_ACTIVITY_
Your response should consist of the entries below, reproduced exactly and without their images.

[Page layout parsing data]
------------------------

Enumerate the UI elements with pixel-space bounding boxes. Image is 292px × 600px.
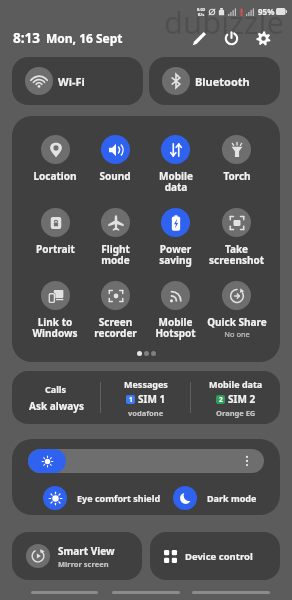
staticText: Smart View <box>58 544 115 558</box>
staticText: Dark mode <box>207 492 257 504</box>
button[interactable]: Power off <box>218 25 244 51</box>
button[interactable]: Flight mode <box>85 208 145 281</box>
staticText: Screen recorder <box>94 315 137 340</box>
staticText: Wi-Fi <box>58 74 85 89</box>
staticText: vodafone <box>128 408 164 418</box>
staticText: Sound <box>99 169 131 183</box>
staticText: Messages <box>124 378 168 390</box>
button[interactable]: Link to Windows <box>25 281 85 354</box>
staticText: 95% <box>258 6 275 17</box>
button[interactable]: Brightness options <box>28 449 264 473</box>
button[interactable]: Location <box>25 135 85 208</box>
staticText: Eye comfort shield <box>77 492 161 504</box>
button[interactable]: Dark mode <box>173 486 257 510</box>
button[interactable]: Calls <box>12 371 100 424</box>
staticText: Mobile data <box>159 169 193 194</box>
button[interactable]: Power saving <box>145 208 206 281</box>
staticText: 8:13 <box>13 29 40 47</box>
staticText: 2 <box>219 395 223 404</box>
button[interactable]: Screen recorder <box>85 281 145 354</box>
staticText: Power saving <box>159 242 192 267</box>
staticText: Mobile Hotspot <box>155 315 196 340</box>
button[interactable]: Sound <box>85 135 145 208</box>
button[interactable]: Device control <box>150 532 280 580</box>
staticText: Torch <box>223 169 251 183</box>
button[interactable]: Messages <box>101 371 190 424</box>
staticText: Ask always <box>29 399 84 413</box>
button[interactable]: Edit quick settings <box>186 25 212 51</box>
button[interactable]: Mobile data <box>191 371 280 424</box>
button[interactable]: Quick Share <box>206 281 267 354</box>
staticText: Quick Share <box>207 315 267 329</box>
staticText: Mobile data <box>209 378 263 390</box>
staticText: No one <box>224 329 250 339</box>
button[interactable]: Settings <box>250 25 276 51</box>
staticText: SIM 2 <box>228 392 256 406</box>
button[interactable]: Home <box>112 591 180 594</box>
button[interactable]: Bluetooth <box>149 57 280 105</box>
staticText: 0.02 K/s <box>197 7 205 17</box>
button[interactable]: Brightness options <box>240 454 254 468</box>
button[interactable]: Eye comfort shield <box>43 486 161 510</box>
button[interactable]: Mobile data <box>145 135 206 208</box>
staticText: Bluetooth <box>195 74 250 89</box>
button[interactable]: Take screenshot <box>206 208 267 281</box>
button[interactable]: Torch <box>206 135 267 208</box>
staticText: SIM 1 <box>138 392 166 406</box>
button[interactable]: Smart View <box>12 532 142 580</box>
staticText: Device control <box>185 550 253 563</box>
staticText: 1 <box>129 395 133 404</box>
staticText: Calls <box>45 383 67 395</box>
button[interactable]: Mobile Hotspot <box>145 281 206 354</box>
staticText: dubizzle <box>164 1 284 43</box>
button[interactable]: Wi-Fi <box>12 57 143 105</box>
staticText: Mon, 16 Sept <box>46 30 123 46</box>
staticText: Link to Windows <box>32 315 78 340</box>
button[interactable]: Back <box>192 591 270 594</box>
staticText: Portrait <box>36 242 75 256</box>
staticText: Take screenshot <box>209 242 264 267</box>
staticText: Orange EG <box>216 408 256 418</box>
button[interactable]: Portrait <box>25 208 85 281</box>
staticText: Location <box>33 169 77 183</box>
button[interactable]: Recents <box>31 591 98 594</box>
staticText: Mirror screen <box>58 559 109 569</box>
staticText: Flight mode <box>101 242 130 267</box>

------------------------

_YOUR RESPONSE_
Enumerate the UI elements with pixel-space bounding boxes. Image is 292px × 600px.
staticText: Smart View <box>58 544 115 558</box>
staticText: Dark mode <box>207 492 257 504</box>
button[interactable]: Power off <box>218 25 244 51</box>
button[interactable]: Flight mode <box>85 208 145 281</box>
staticText: Screen recorder <box>94 315 137 340</box>
staticText: Wi-Fi <box>58 74 85 89</box>
staticText: vodafone <box>128 408 164 418</box>
staticText: Sound <box>99 169 131 183</box>
staticText: Messages <box>124 378 168 390</box>
button[interactable]: Link to Windows <box>25 281 85 354</box>
staticText: 95% <box>258 6 275 17</box>
button[interactable]: Brightness options <box>28 449 264 473</box>
button[interactable]: Location <box>25 135 85 208</box>
staticText: Eye comfort shield <box>77 492 161 504</box>
button[interactable]: Dark mode <box>173 486 257 510</box>
button[interactable]: Calls <box>12 371 100 424</box>
staticText: Mobile data <box>159 169 193 194</box>
button[interactable]: Power saving <box>145 208 206 281</box>
staticText: 8:13 <box>13 29 40 47</box>
staticText: 2 <box>219 395 223 404</box>
button[interactable]: Screen recorder <box>85 281 145 354</box>
staticText: Power saving <box>159 242 192 267</box>
staticText: Mobile Hotspot <box>155 315 196 340</box>
button[interactable]: Sound <box>85 135 145 208</box>
button[interactable]: Device control <box>150 532 280 580</box>
staticText: Torch <box>223 169 251 183</box>
button[interactable]: Messages <box>101 371 190 424</box>
staticText: Ask always <box>29 399 84 413</box>
button[interactable]: Edit quick settings <box>186 25 212 51</box>
button[interactable]: Mobile data <box>191 371 280 424</box>
button[interactable]: Quick Share <box>206 281 267 354</box>
staticText: Quick Share <box>207 315 267 329</box>
staticText: Mobile data <box>209 378 263 390</box>
staticText: No one <box>224 329 250 339</box>
button[interactable]: Settings <box>250 25 276 51</box>
staticText: SIM 2 <box>228 392 256 406</box>
button[interactable]: Home <box>112 591 180 594</box>
button[interactable]: Bluetooth <box>149 57 280 105</box>
staticText: 0.02 K/s <box>197 7 205 17</box>
button[interactable]: Brightness options <box>240 454 254 468</box>
button[interactable]: Eye comfort shield <box>43 486 161 510</box>
button[interactable]: Mobile data <box>145 135 206 208</box>
staticText: Bluetooth <box>195 74 250 89</box>
button[interactable]: Take screenshot <box>206 208 267 281</box>
button[interactable]: Torch <box>206 135 267 208</box>
staticText: SIM 1 <box>138 392 166 406</box>
button[interactable]: Smart View <box>12 532 142 580</box>
staticText: Device control <box>185 550 253 563</box>
staticText: 1 <box>129 395 133 404</box>
staticText: Calls <box>45 383 67 395</box>
button[interactable]: Mobile Hotspot <box>145 281 206 354</box>
staticText: dubizzle <box>164 1 284 43</box>
button[interactable]: Wi-Fi <box>12 57 143 105</box>
staticText: Mon, 16 Sept <box>46 30 123 46</box>
staticText: Link to Windows <box>32 315 78 340</box>
button[interactable]: Back <box>192 591 270 594</box>
staticText: Portrait <box>36 242 75 256</box>
staticText: Take screenshot <box>209 242 264 267</box>
staticText: Orange EG <box>216 408 256 418</box>
button[interactable]: Portrait <box>25 208 85 281</box>
staticText: Location <box>33 169 77 183</box>
button[interactable]: Recents <box>31 591 98 594</box>
staticText: Mirror screen <box>58 559 109 569</box>
staticText: Flight mode <box>101 242 130 267</box>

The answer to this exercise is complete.